# Feels like rust.....



## ExchangedHades (Dec 6, 2011)

Caralis snarled as he saw yet another wave of orks bearing down upon his ravaged squad. The bridge was littered with their dead, and the wrecks of their “vehicles”, if such things could be classed as such, granted varying amounts of cover from the punishing weight of fire from Brother Memphis. The scouts had already downed several of the larger brutes with pinpoint sniper fire, not that it mattered. The sheer weight of this assault looked likely to overrun the scattered Astartes defending the western half of the bridge. He could hear the chatter between his Brothers as they complained about the stubbornness of the orks, bolters were reloaded, chain-weapons revved, the _hiss_ of the flamer igniting, readying to belch its flaming death upon the monsters. The heavy chatter of Memphis’ heavy bolter erupted suddenly as the aging warrior picked the distance to unleash the bolts of destruction that his venerable weapon contained.

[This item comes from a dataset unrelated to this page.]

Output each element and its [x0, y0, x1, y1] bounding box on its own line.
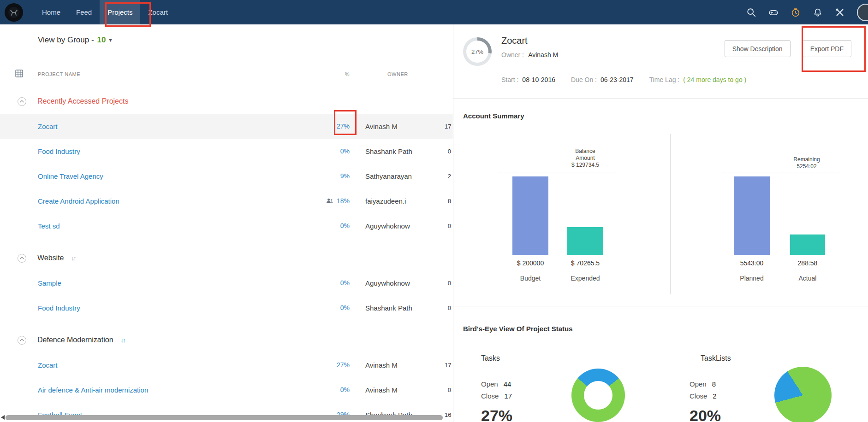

 At seventy-fire metres, the first bolts connected with the foul greenskins, felling dozens in a thin pink mist of blood. Memphis shook with the heavy recoil of his weapon, firing his weapon in a tight arc that maximized his ratio. Hundreds of empty brass casings fell to the wrecked Chimera upon which he stood, death rained upon the greenskins, with the dozens turning into hundreds, the greenskins climbed mountains of the dead. Caralis grinned beneath his helmet as he saw the death dealt by his centuries’ old friend dispensed in the name of the Emperor. A single _click_ brought his attention back to the squad Apothecary dispensed the Emperor’s Mercy to Battle-Brother Jarvus.


“The Emperor knows his name Brother-Sergeant,” stated Grimald, already setting about the business of retrieving the gene-seed of the fallen Brother.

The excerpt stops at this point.